I think my next step will be to email the CEO and anyone else I can find in management as the warranty people obviously think I am a liar and that I'm trying to con therm 

:mad2:


----------



## redmasi

Yeah, that sucks. Beautiful bike. 
Here's a contact that might be able to help you out and get it resolved. 
He responded quickly to an issue I had... Good Luck! 

Chris Brown
Litespeed, Quintana Roo & Merlin
Account Manager
Phone: 800-229-0198 ext. 250
[email protected]


----------



## rx-79g

Funny that an "impact" wouldn't break the thin carbon stays or the .8 mm walled chain stays. Instead, it breaks at one of the thicker welds. With good welds that should be one of the toughest parts, but two broken welds suggests the welds themselves are the problem.

I believe a metalurgist could examine the weld chemically to tell whether suffered from oxygen embrittlement or not.

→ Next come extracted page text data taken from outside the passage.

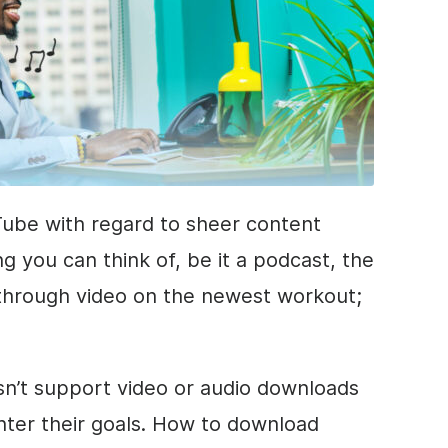
ube with regard to sheer content
g you can think of, be it a podcast, the
kthrough video on the newest workout;
n’t support video or audio downloads
ounter their goals. How to download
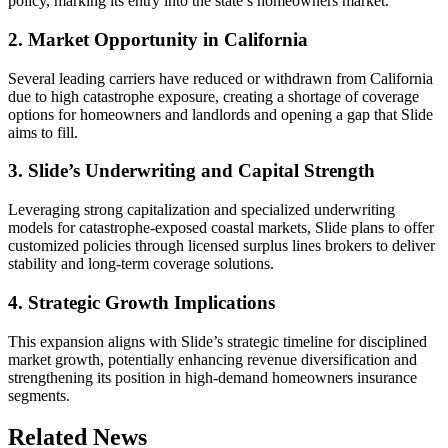
policy, marking its entry into the state’s homeowners market.
2. Market Opportunity in California
Several leading carriers have reduced or withdrawn from California
due to high catastrophe exposure, creating a shortage of coverage
options for homeowners and landlords and opening a gap that Slide
aims to fill.
3. Slide’s Underwriting and Capital Strength
Leveraging strong capitalization and specialized underwriting
models for catastrophe-exposed coastal markets, Slide plans to offer
customized policies through licensed surplus lines brokers to deliver
stability and long-term coverage solutions.
4. Strategic Growth Implications
This expansion aligns with Slide’s strategic timeline for disciplined
market growth, potentially enhancing revenue diversification and
strengthening its position in high-demand homeowners insurance
segments.
Related News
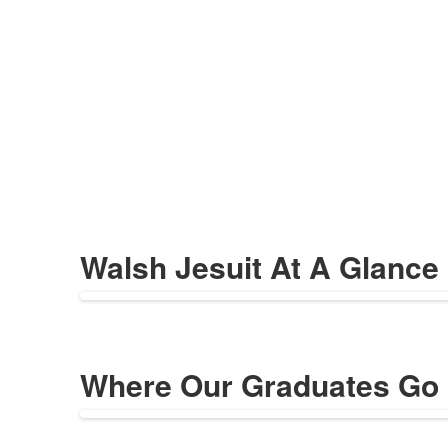
Walsh Jesuit At A Glance
Where Our Graduates Go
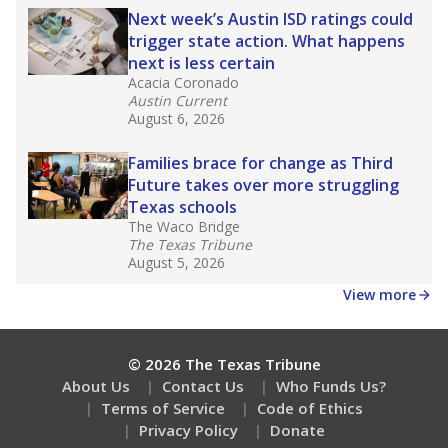
Next week’s Austin ISD ratings could
trigger state action. What happens
next is less certain
Acacia Coronado
Austin Current
August 6, 2026
Families brace for change as Third
Future takes over more struggling
Texas schools
The Waco Bridge
The Texas Tribune
August 5, 2026
View more
© 2026 The Texas Tribune
About Us
Contact Us
Who Funds Us?
Terms of Service
Code of Ethics
Privacy Policy
Donate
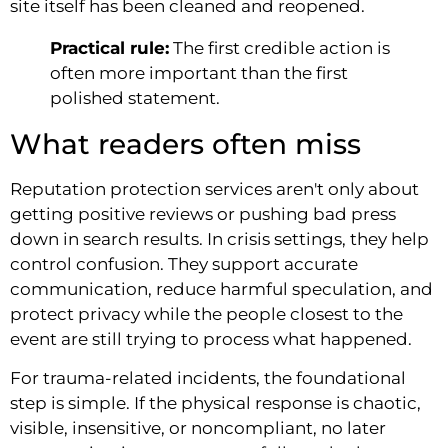
site itself has been cleaned and reopened.
Practical rule:
The first credible action is
often more important than the first
polished statement.
What readers often miss
Reputation protection services aren't only about
getting positive reviews or pushing bad press
down in search results. In crisis settings, they help
control confusion. They support accurate
communication, reduce harmful speculation, and
protect privacy while the people closest to the
event are still trying to process what happened.
For trauma-related incidents, the foundational
step is simple. If the physical response is chaotic,
visible, insensitive, or noncompliant, no later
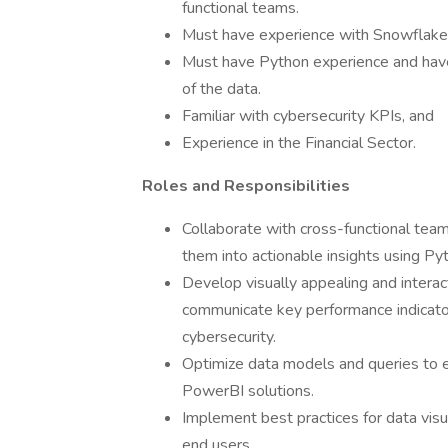
functional teams.
Must have experience with Snowfla
Must have Python experience and have
of the data.
Familiar with cybersecurity KPIs, and
Experience in the Financial Sector.
Roles and Responsibilities
Collaborate with cross-functional tea
them into actionable insights using 
Develop visually appealing and interac
communicate key performance indicator
cybersecurity.
Optimize data models and queries to en
PowerBI solutions.
Implement best practices for data visual
end users.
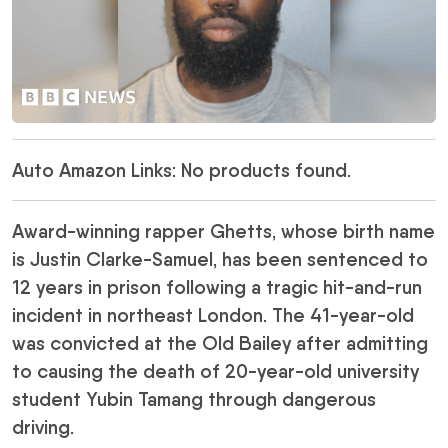
Auto Amazon Links: No products found.
Award-winning rapper Ghetts, whose birth name
is Justin Clarke-Samuel, has been sentenced to
12 years in prison following a tragic hit-and-run
incident in northeast London. The 41-year-old
was convicted at the Old Bailey after admitting
to causing the death of 20-year-old university
student Yubin Tamang through dangerous
driving.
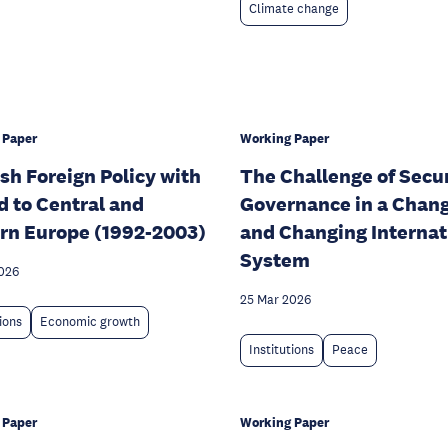
Climate change
 Paper
Working Paper
sh Foreign Policy with
The Challenge of Secu
d to Central and
Governance in a Chan
rn Europe (1992-2003)
and Changing Internat
System
026
25 Mar 2026
tions
Economic growth
Institutions
Peace
 Paper
Working Paper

What's the picture with the ruler supposed to show?

If you don't get satisfaction, post your situation on every forum you can find. They are calling their customer a liar - not cool.


----------



## infopete

The picture with the ruler shows the rear hanger is bent out by a fraction of an inch.

The warranty department are using this as evidence to prove my Merlin Cielo was in an impact which resulted in both dropouts snapping off and the hanger being bent.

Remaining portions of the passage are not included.